While researchers did not take a “deep analytic dive” into the community college characteristics in this report, “there is some clustering there that schools in the northeast that are more geographically located to a lot of these selective schools are more likely to have higher proportions of community college” students transferring to selective schools, Glynn added, “as well as [in] states like California that have really robust partnerships” between four-year schools and community colleges in the state.

However, JKCF leaders highlighted the importance of intentionality in institutional efforts to better target, recruit, enroll and support community college transfer students.

Having leaders say, “‘We are interested in building these pathways,’ ‘We want to extend our faculty connections out to the faculty at local community colleges’ and ‘We want to create programs to bring community college students on to our campus so we can talk about the possibilities for transferring’ … that institutional purpose set goes a long way,” Glynn said.

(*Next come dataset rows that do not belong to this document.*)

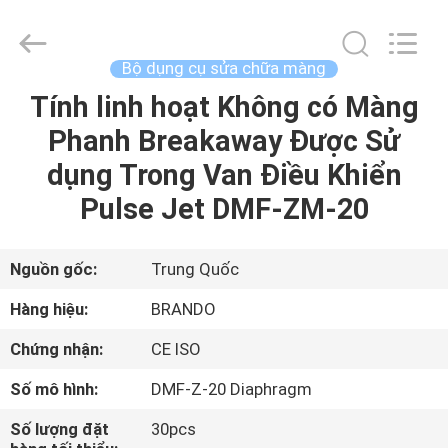
-
2026
Ningbo
Brando
Hardware
Bộ dụng cụ sửa chữa màng
Co.,
Ltd.
All
Tính linh hoạt Không có Màng
NHÀ
Rights
Reserved.
Phanh Breakaway Được Sử
SẢN
dụng Trong Van Điều Khiển
PHẨM
Pulse Jet DMF-ZM-20
VỀ
Nguồn gốc:
Trung Quốc
CHÚNG
Hàng hiệu:
BRANDO
TÔI
Chứng nhận:
CE ISO
Số mô hình:
DMF-Z-20 Diaphragm
CHUYẾN
THAM
Số lượng đặt
30pcs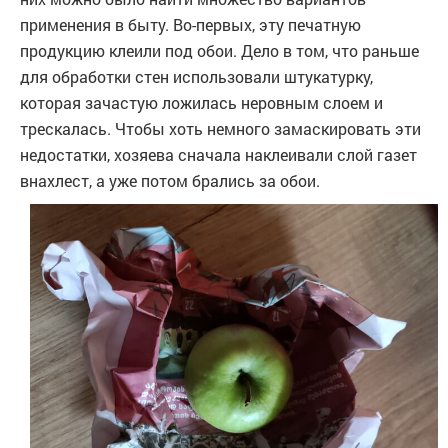
применения в быту. Во-первых, эту печатную
продукцию клеили под обои. Дело в том, что раньше
для обработки стен использовали штукатурку,
которая зачастую ложилась неровным слоем и
трескалась. Чтобы хоть немного замаскировать эти
недостатки, хозяева сначала наклеивали слой газет
внахлест, а уже потом брались за обои.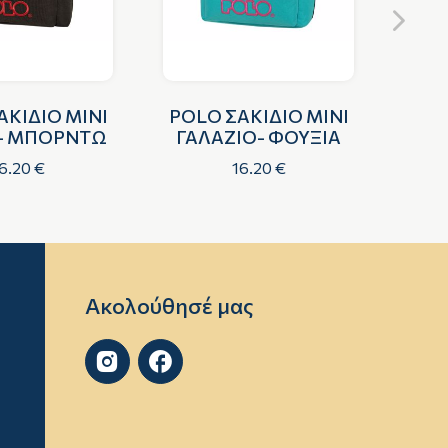
ΑΚΙΔΙΟ MINI
POLO ΣΑΚΙΔΙΟ MINI
P
- ΜΠΟΡΝΤΩ
ΓΑΛΑΖΙΟ- ΦΟΥΞΙΑ
6.20 €
16.20 €
Ακολούθησέ μας

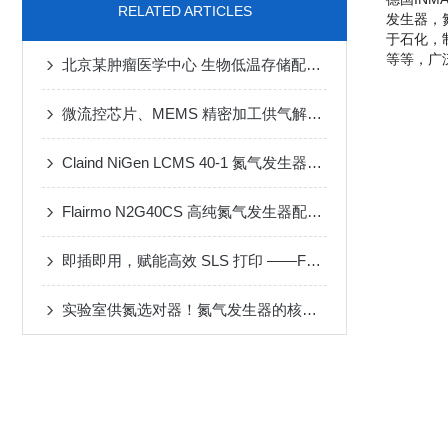
RELATED ARTICLES
发生器，
于石化，制
等等，广
北京某肿瘤医学中心 生物低温存储配套一体式氮气发生器
微流控芯片、MEMS 精密加工供气解决方案
Claind NiGen LCMS 40-1 氮气发生器维修案例
Flairmo N2G40CS 高纯氮气发生器配套 MF-3D 动态配气装置应用案例
即插即用，赋能高效 SLS 打印 ——FLAIRMO 氮气发生器应用成功案例
实验室供氮选对器！氮气发生器的核心性能与选型攻略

The foundation’s latest report aims to spark conversations at selective institutions to encourage them to look at their own disaggregated data about transfer student groups. Data analyses and ongoing conversations about recruiting and supporting transfer community college students can help selective institutions who want to diversify their student body in terms of first-generation status, socioeconomic status, age and more, leaders said.

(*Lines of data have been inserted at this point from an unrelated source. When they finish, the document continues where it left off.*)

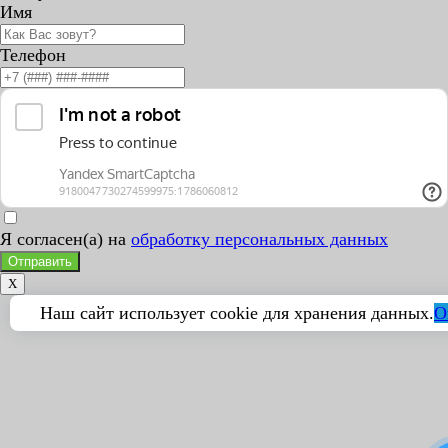
Имя
Телефон
Я согласен(а) на
обработку персональных данных
Отправить
X
Наш сайт использует cookie для хранения данных.
О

“Enrollment management is going to require a new and deeper look at community college students,” added Giuseppe “Seppy” Basili, executive director of the Cooke Foundation.

“Admissions officers at selective colleges and universities should seek out these high-achievers to support institutional goals including campus diversity and degree completion,” Basili said in a separate statement. “The performance of students like our Cooke Transfer Scholars exemplify the incredible potential of this group.”

Luis Rosales, a Cooke Transfer Scholar who transferred from Montgomery College to Georgetown University, said that the support he received at his community college helped him navigate the transfer process. As a finance major and government minor, he is now on track to graduate from Georgetown this spring.

“I wasn’t even thinking of transferring to begin with but seeing other students a year above me on top of their schoolwork and on top of their transfer applications and essays set an example for me,” Rosales said. In addition, supportive professors — including one who helped with his Cooke Scholarship application — and a community of Cooke Scholars helped the first-generation student.

“I’ve had so much support … It just goes to show the power that community colleges can have on students,” Rosales added. “Frankly, I don’t know if I would’ve been the student that I am now if it weren’t for Montgomery College.”

Rosales admits that there are a lot of nuances and challenges that come along with being a community college transfer student no matter what institution a student transfers too.

“Community colleges … you can make the most of it, and they can provide the skills to succeed at a four-year school or at least be competent and be able to hold yourself up,” he said.

The Jack Kent Cooke Foundation will conduct a follow-up study with the National Student Clearinghouse over the next year that identifies the community colleges that send the highest amount of students to selective colleges as well as four-year institutions that enroll the highest amount of transfer students from two-year schools.

“In places where these numbers are higher, is that because it’s an intentional commitment on the part of the institution? Is it primarily being driven by geographics or budget considerations? What are the factors that have led some selective institutions to be more likely to enroll more community college students?” Glynn asked.